Here’s my Prezi for the Unravelling Ravelry workshop I offered at Espace Tricot on January 14th:
Updated to add:
The above presentation was part of a two-hour workshop I taught, mainly with the aim of introducing users to the powerful search functions available on Ravelry. The presentation alone may not have enough context to really get the whole gist, but it does have some exercises in it that will get anyone going on using the tools.
What really struck me when assembling this was how much you as a user can control what comes back to you as a feed. By investing some time in creating favourites, whether that’s designers, patterns, or projects, and by adding friends, your can create several streams that will show you new patterns and makers you’ve never seen before.
And that’s really different from most social media. Facebook and Instagram use algorithms to show you more of what you already see, and it’s tougher to break out of that than you might think. Simply following a wider variety of accounts won’t necessarily change your feed very much. IG and FB are pretty quiet about how exactly their algorithms work, but many companies that offer marketing tools have tried to break it down for their users, mainly with the aim of helping them break through the noise.
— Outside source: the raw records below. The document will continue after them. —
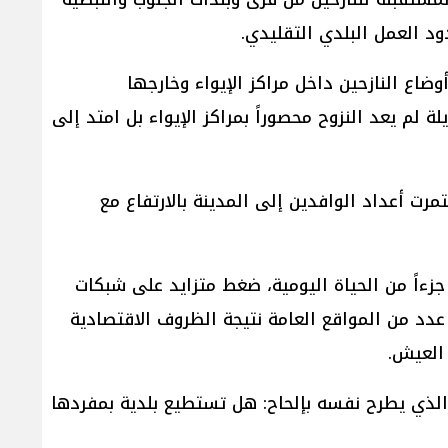
د العمل البلدي التقليدي.
وضاع النازحين داخل مراكز الإيواء وخارجها
لم يعد النزوح محصوراً بمراكز الإيواء بل امتد إلى
مرت أعداد الوافدين إلى المدينة بالارتفاع مع
 جزءاً من الحياة اليومية، ضغط متزايد على شبكات
 عدد من المواقع العامة نتيجة الظروف الاقتصادية
 العيش.
 الذي يطرح نفسه بإلحاح: هل تستطيع بلدية بمفردها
But if you want to see a wider range of accounts on a regular basis, you can use the same information to hack your feed.
I found this article from Buffer particularly helpful - and while it’s interesting is that your feed is affected by how many accounts you follow, how often you log in and when you log in, the key thing I took away was that IG prioritizes your assumed relationship with the person behind the account. So if you’ve commented on their posts, and particularly if you’ve DMed that account, it thinks you might be friends in real life. To be clear, I am NOT suggesting that you should DM people just so their posts will show up in your feed more often. But if you are serious about seeing a wider range of accounts, simply following and liking may not be enough to break through. Commenting can though, and most IG users appreciate comments because it also helps their post become more visible.
Generally, tokenism sucks, and when it comes to your IG feed, it’s not going to work. If the majority of the accounts you follow and interact with are the same, IG will make sure you see more of that. That’s the business model.
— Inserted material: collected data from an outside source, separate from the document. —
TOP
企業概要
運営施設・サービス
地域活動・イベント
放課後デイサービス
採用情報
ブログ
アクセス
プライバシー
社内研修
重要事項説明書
I know I plan to invest more time in adding new favourites over on Ravelry and enjoying the results when I look at my pattern highlights and friend activity feed. As usual, Rav offers an incredibly flexible and worthwhile set of tools we fiber fiends are so lucky to have.
Background: I’m sharing these notes in light of recent discussion in knitworld about racism. There is an active thread over on Ravelry with a summary of how the recent discussion got started, the responses to that, useful resources, and lots of people sharing their favourite makers of colour.